A demanda por médicos aumentou no país desde que, em conflito com o novo governo brasileiro, Cuba retirou 8,3 mil médicos que trabalhavam no Brasil por meio do programa estipulado em 2013 pelo governo anterior. O atual presidente, Jair Bolsonaro, estabeleceu mudanças nos concursos para novos médicos e afirmou que vai priorizar os profissionais brasileiros tanto de faculdades de medicina privadas quanto públicas do país. 

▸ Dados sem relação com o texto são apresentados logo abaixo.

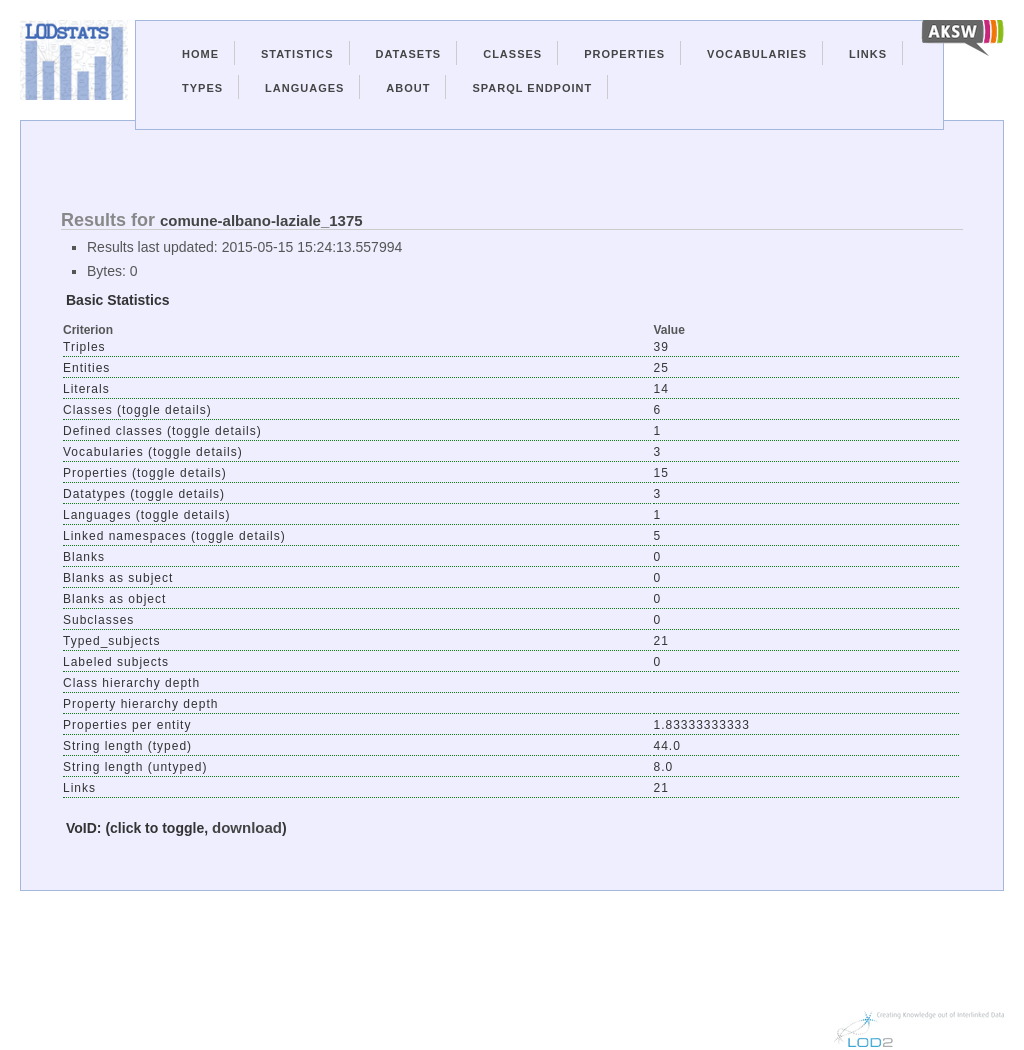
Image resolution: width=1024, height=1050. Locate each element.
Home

A saída dos médicos cubanos do Brasil depois do fim do programa Mais Médicos permitiu que alguns estudantes brasileiros que migraram para países como Argentina e Bolívia para estudar conseguissem voltar ao país para exercer a profissão -- uma possibilidade remota para eles até o ano passado. 

Quase todas as vagas abertas pelo concurso do governo (7,1 mil) para substituir os cubanos foram ocupadas por médicos brasileiros formados no país, mas 1,3 mil lugares permaneceram disponíveis, abrindo uma brecha para que os estudantes brasileiros formados em países vizinhos, que hoje não podem trabalhar no Brasil por causa da dificuldade em validar seus diplomas.

No ano passado, o então presidente Michel Temer assinou uma portaria congelando a abertura de novas grades de Medicina até 2023, assim como a expansão de novas vagas nos cursos já existentes.

O argumento do MEC era que, antes de abrir novos cursos, a pasta precisava "avaliar" e "adequar" o currículo da formação médica no país, que foi prejudicado nos últimos anos pelo excesso de novas grades. "Isso se faz necessário até porque as metas traçadas com relação à ampliação de médicos no Brasil já foram atingidas. Mais que dobramos o número total de faculdades de formação de Medicina nos últimos anos, o que significa dizer que há uma presença de formação médica em todas as regiões do Brasil", afirmou o ex-ministro Mendonça Filho à época.

A medida foi aprovada pelo setor. O presidente do Conselho Federal de Medicina, Carlos Vital, concordou na ocasião que há um número excessivo de vagas abertas em cursos de Medicina no Brasil. "Temos algo em torno de 31 mil vagas para estudar Medicina hoje. Isso vai projetar o número de médicos per capita a uma demanda que não é compatível com países de primeiro mundo", disse.